Nesta tríade, o conceito de modernidade é central para a análise proposta.
Tomamos como ponto de partida a definição do crítico literário Marshall Berman
53
(2007). O significado de moderno está na possibilidade de um ambiente que promete
aventura, poder, alegria, crescimento, autotransformação e transformação das coisas em
redor. Esses benefícios, no entanto, não são gratuitos. Ao mesmo tempo, ela é uma
constante ameaça de destruição de tudo o que temos, tudo que sabemos, tudo o que
somos. “A experiência ambiental da modernidade anula todas as fronteiras geográficas e
raciais, de classe e nacionalidade, de religião e ideologia: nesse sentido, pode-se dizer
que a modernidade une a espécie humana” (2007: 24).

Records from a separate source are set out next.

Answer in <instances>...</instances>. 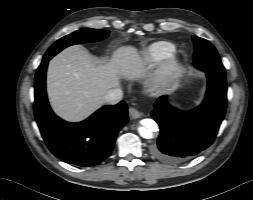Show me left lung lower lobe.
<instances>
[{
	"mask_svg": "<svg viewBox=\"0 0 253 200\" xmlns=\"http://www.w3.org/2000/svg\"><path fill=\"white\" fill-rule=\"evenodd\" d=\"M205 72L207 91L197 108L180 111L169 104L167 96H161L155 102L151 116L160 127V135L151 153L158 160L182 162L213 143L226 110V77L215 72Z\"/></svg>",
	"mask_w": 253,
	"mask_h": 200,
	"instance_id": "1",
	"label": "left lung lower lobe"
}]
</instances>
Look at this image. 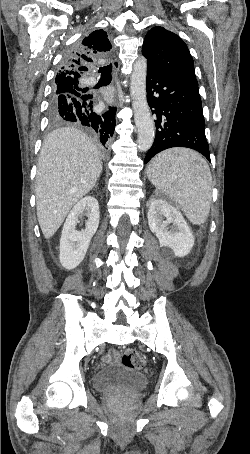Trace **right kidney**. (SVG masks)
<instances>
[{
    "instance_id": "1",
    "label": "right kidney",
    "mask_w": 250,
    "mask_h": 454,
    "mask_svg": "<svg viewBox=\"0 0 250 454\" xmlns=\"http://www.w3.org/2000/svg\"><path fill=\"white\" fill-rule=\"evenodd\" d=\"M87 216L85 229L76 230L79 218ZM99 204L95 197L82 198L70 211L61 234L59 259L61 265L68 270L76 268L84 259L91 238L99 225Z\"/></svg>"
}]
</instances>
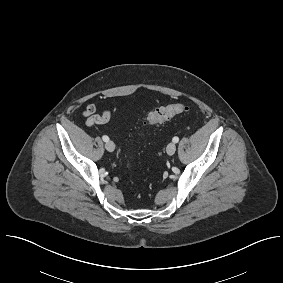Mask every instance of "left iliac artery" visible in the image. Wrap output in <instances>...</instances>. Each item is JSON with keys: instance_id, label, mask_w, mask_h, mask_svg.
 <instances>
[{"instance_id": "44dca946", "label": "left iliac artery", "mask_w": 283, "mask_h": 283, "mask_svg": "<svg viewBox=\"0 0 283 283\" xmlns=\"http://www.w3.org/2000/svg\"><path fill=\"white\" fill-rule=\"evenodd\" d=\"M172 140H173L174 143H177L179 141V138L178 137H174Z\"/></svg>"}]
</instances>
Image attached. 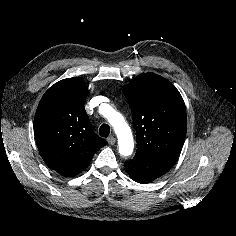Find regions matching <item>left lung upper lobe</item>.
Returning <instances> with one entry per match:
<instances>
[{
    "mask_svg": "<svg viewBox=\"0 0 236 236\" xmlns=\"http://www.w3.org/2000/svg\"><path fill=\"white\" fill-rule=\"evenodd\" d=\"M137 137V152L175 164L184 144L186 108L179 91L167 79L142 73L124 88Z\"/></svg>",
    "mask_w": 236,
    "mask_h": 236,
    "instance_id": "obj_1",
    "label": "left lung upper lobe"
}]
</instances>
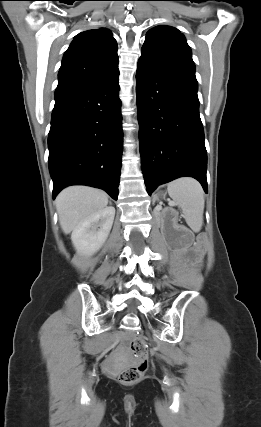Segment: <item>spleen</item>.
I'll return each instance as SVG.
<instances>
[{
    "instance_id": "1",
    "label": "spleen",
    "mask_w": 261,
    "mask_h": 427,
    "mask_svg": "<svg viewBox=\"0 0 261 427\" xmlns=\"http://www.w3.org/2000/svg\"><path fill=\"white\" fill-rule=\"evenodd\" d=\"M169 196L182 210L187 225L199 232L203 225L204 194L199 182L193 178H180L167 186Z\"/></svg>"
}]
</instances>
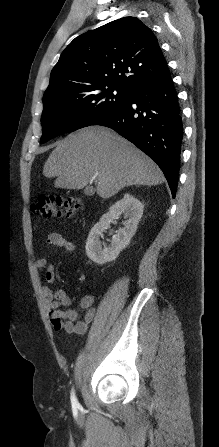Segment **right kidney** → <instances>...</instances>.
I'll list each match as a JSON object with an SVG mask.
<instances>
[{
	"mask_svg": "<svg viewBox=\"0 0 219 447\" xmlns=\"http://www.w3.org/2000/svg\"><path fill=\"white\" fill-rule=\"evenodd\" d=\"M143 208V204L130 194H125L122 199L113 204L108 212L102 215L100 221L93 226L88 235L85 246L88 258L98 265L115 260L135 235ZM121 215L125 219L124 227L120 228L118 233L112 237L108 247L102 248L100 236L105 229L110 227V223L119 219Z\"/></svg>",
	"mask_w": 219,
	"mask_h": 447,
	"instance_id": "right-kidney-1",
	"label": "right kidney"
}]
</instances>
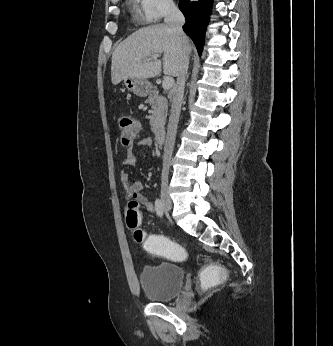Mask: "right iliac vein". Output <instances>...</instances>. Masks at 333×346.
Segmentation results:
<instances>
[{
	"mask_svg": "<svg viewBox=\"0 0 333 346\" xmlns=\"http://www.w3.org/2000/svg\"><path fill=\"white\" fill-rule=\"evenodd\" d=\"M161 201L163 204V209L168 212L171 210L172 207V201L169 196V189L167 183H162L161 185V191H160Z\"/></svg>",
	"mask_w": 333,
	"mask_h": 346,
	"instance_id": "obj_1",
	"label": "right iliac vein"
}]
</instances>
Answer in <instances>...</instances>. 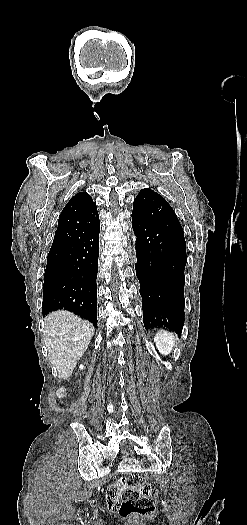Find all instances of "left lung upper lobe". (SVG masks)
I'll return each mask as SVG.
<instances>
[{
  "mask_svg": "<svg viewBox=\"0 0 247 525\" xmlns=\"http://www.w3.org/2000/svg\"><path fill=\"white\" fill-rule=\"evenodd\" d=\"M132 218L163 226L184 238L179 220L167 201L155 191L144 188L134 199Z\"/></svg>",
  "mask_w": 247,
  "mask_h": 525,
  "instance_id": "obj_1",
  "label": "left lung upper lobe"
}]
</instances>
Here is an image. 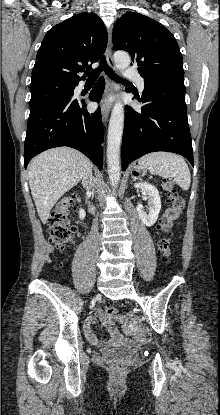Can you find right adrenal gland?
I'll use <instances>...</instances> for the list:
<instances>
[{
	"label": "right adrenal gland",
	"instance_id": "2a0ac1e0",
	"mask_svg": "<svg viewBox=\"0 0 220 415\" xmlns=\"http://www.w3.org/2000/svg\"><path fill=\"white\" fill-rule=\"evenodd\" d=\"M90 177H91L92 179H94V177H93V175H92V171H91V173H90Z\"/></svg>",
	"mask_w": 220,
	"mask_h": 415
}]
</instances>
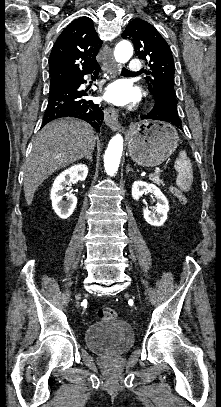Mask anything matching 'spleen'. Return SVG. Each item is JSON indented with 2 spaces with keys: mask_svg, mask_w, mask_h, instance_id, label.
I'll return each mask as SVG.
<instances>
[{
  "mask_svg": "<svg viewBox=\"0 0 221 407\" xmlns=\"http://www.w3.org/2000/svg\"><path fill=\"white\" fill-rule=\"evenodd\" d=\"M175 170L178 172L176 185L184 192L191 189L193 183V171L190 159L187 157L186 151L182 150L174 164Z\"/></svg>",
  "mask_w": 221,
  "mask_h": 407,
  "instance_id": "spleen-1",
  "label": "spleen"
}]
</instances>
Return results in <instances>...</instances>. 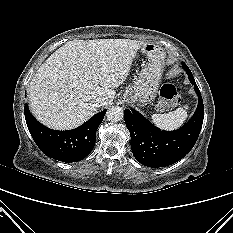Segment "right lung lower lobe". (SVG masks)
<instances>
[{
  "instance_id": "98d812e1",
  "label": "right lung lower lobe",
  "mask_w": 233,
  "mask_h": 233,
  "mask_svg": "<svg viewBox=\"0 0 233 233\" xmlns=\"http://www.w3.org/2000/svg\"><path fill=\"white\" fill-rule=\"evenodd\" d=\"M106 111L97 113L76 129L58 131L38 122L29 111L28 105L24 106L26 123L37 146L47 156L62 162L80 161L92 151L97 128Z\"/></svg>"
}]
</instances>
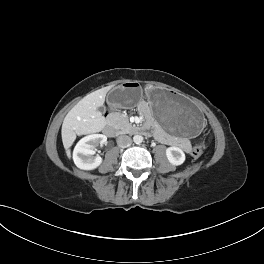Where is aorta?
Masks as SVG:
<instances>
[{
    "mask_svg": "<svg viewBox=\"0 0 264 264\" xmlns=\"http://www.w3.org/2000/svg\"><path fill=\"white\" fill-rule=\"evenodd\" d=\"M133 141H134V143H136V144H140V143H142V141H143V137H142L141 135H135V136L133 137Z\"/></svg>",
    "mask_w": 264,
    "mask_h": 264,
    "instance_id": "aorta-1",
    "label": "aorta"
}]
</instances>
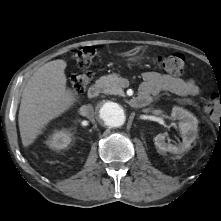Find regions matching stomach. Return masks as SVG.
<instances>
[{"label": "stomach", "instance_id": "obj_1", "mask_svg": "<svg viewBox=\"0 0 221 221\" xmlns=\"http://www.w3.org/2000/svg\"><path fill=\"white\" fill-rule=\"evenodd\" d=\"M125 56L128 58V61L132 63H138L142 60V54L139 50H130L125 54Z\"/></svg>", "mask_w": 221, "mask_h": 221}]
</instances>
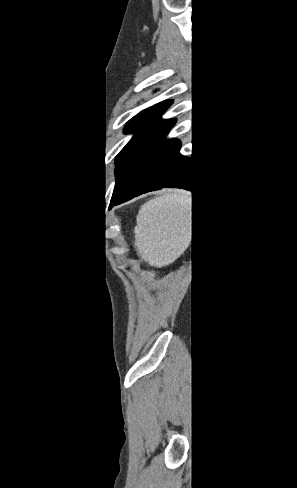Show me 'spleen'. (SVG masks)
Segmentation results:
<instances>
[{"label":"spleen","mask_w":297,"mask_h":488,"mask_svg":"<svg viewBox=\"0 0 297 488\" xmlns=\"http://www.w3.org/2000/svg\"><path fill=\"white\" fill-rule=\"evenodd\" d=\"M189 202L187 193L171 191L140 208L135 246L141 258L151 266L168 265L182 253Z\"/></svg>","instance_id":"3e777b00"}]
</instances>
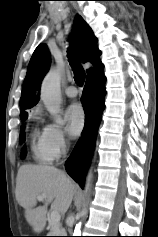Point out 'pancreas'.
Segmentation results:
<instances>
[{
  "label": "pancreas",
  "instance_id": "obj_1",
  "mask_svg": "<svg viewBox=\"0 0 158 237\" xmlns=\"http://www.w3.org/2000/svg\"><path fill=\"white\" fill-rule=\"evenodd\" d=\"M63 231L59 228V227H54L53 230H52V234L53 236H58L60 235V233H62Z\"/></svg>",
  "mask_w": 158,
  "mask_h": 237
}]
</instances>
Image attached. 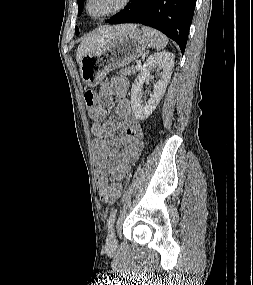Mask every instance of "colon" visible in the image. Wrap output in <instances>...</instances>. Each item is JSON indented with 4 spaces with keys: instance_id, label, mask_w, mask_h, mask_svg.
Here are the masks:
<instances>
[{
    "instance_id": "colon-1",
    "label": "colon",
    "mask_w": 253,
    "mask_h": 285,
    "mask_svg": "<svg viewBox=\"0 0 253 285\" xmlns=\"http://www.w3.org/2000/svg\"><path fill=\"white\" fill-rule=\"evenodd\" d=\"M84 99H85V103H86L87 107L92 108L96 102L95 92L90 90V89L87 90L84 94ZM113 188H114L115 192L118 193L119 195L122 193L123 186L121 183H115L113 185Z\"/></svg>"
}]
</instances>
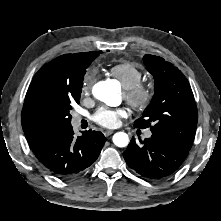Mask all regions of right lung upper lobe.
Masks as SVG:
<instances>
[{
    "label": "right lung upper lobe",
    "instance_id": "cb5924a9",
    "mask_svg": "<svg viewBox=\"0 0 221 221\" xmlns=\"http://www.w3.org/2000/svg\"><path fill=\"white\" fill-rule=\"evenodd\" d=\"M101 51L65 54L44 65L32 79L25 96L21 121L32 151L66 127L45 113L50 98L81 90L87 61Z\"/></svg>",
    "mask_w": 221,
    "mask_h": 221
}]
</instances>
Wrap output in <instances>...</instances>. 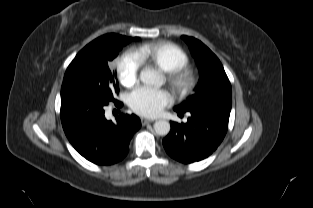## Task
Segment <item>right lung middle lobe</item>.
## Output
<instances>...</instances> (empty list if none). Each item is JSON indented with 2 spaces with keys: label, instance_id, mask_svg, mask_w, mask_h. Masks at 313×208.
<instances>
[{
  "label": "right lung middle lobe",
  "instance_id": "obj_1",
  "mask_svg": "<svg viewBox=\"0 0 313 208\" xmlns=\"http://www.w3.org/2000/svg\"><path fill=\"white\" fill-rule=\"evenodd\" d=\"M131 40L129 37L107 34L89 43L68 66L62 88L74 86L102 100L115 101L114 97L119 87L116 74L110 69V63Z\"/></svg>",
  "mask_w": 313,
  "mask_h": 208
}]
</instances>
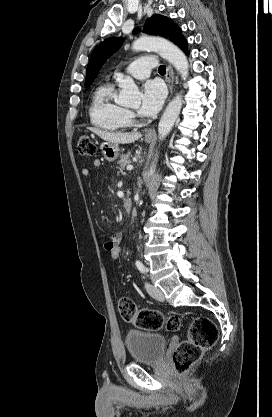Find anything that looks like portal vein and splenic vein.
Listing matches in <instances>:
<instances>
[{"label": "portal vein and splenic vein", "instance_id": "18ae733b", "mask_svg": "<svg viewBox=\"0 0 272 417\" xmlns=\"http://www.w3.org/2000/svg\"><path fill=\"white\" fill-rule=\"evenodd\" d=\"M126 169H127V170H132V169H133V166H132V165H128V166L126 167Z\"/></svg>", "mask_w": 272, "mask_h": 417}]
</instances>
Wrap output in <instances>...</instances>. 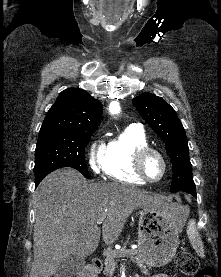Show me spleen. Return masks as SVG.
I'll list each match as a JSON object with an SVG mask.
<instances>
[{"label": "spleen", "mask_w": 221, "mask_h": 277, "mask_svg": "<svg viewBox=\"0 0 221 277\" xmlns=\"http://www.w3.org/2000/svg\"><path fill=\"white\" fill-rule=\"evenodd\" d=\"M187 235H188V238L190 240V243H191L193 249L196 251L198 256L204 258L205 257L204 245L200 238L198 230L196 228L195 220L189 221L188 226H187Z\"/></svg>", "instance_id": "spleen-1"}]
</instances>
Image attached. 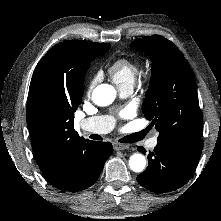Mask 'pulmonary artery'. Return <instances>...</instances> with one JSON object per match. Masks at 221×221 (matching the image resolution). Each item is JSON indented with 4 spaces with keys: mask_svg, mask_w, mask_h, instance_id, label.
<instances>
[{
    "mask_svg": "<svg viewBox=\"0 0 221 221\" xmlns=\"http://www.w3.org/2000/svg\"><path fill=\"white\" fill-rule=\"evenodd\" d=\"M132 92V87H122L120 88V93L122 96H128ZM80 126L83 130L97 133V134H104L111 131L114 127V121L112 118L108 116H94L83 119L80 122ZM149 147L154 148L157 145V137H152L148 143Z\"/></svg>",
    "mask_w": 221,
    "mask_h": 221,
    "instance_id": "1",
    "label": "pulmonary artery"
}]
</instances>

O autor estabelece uma divisão de três fases para a modernidade. A primeira
acontece no início do século XVI e vai até o fim do século XVIII. Nela, as pessoas estão
apenas começando a experimentar a vida moderna e não fazem idéia do que as atingiu.
A segunda fase começa com a grande onda revolucionária de 1790, principalmente com
a Revolução Francesa (1789), marco da expansão e difusão para todo o Ocidente de
idéias como liberdade e igualdade. Finalmente, com a entrada do século XX, Berman
percebe a terceira e última fase, quando o processo de modernização se expande a ponto
de abarcar virtualmente o mundo todo, e a cultura mundial culmina com o modernismo
em desenvolvimento, atingindo espetaculares triunfos na arte e no pensamento.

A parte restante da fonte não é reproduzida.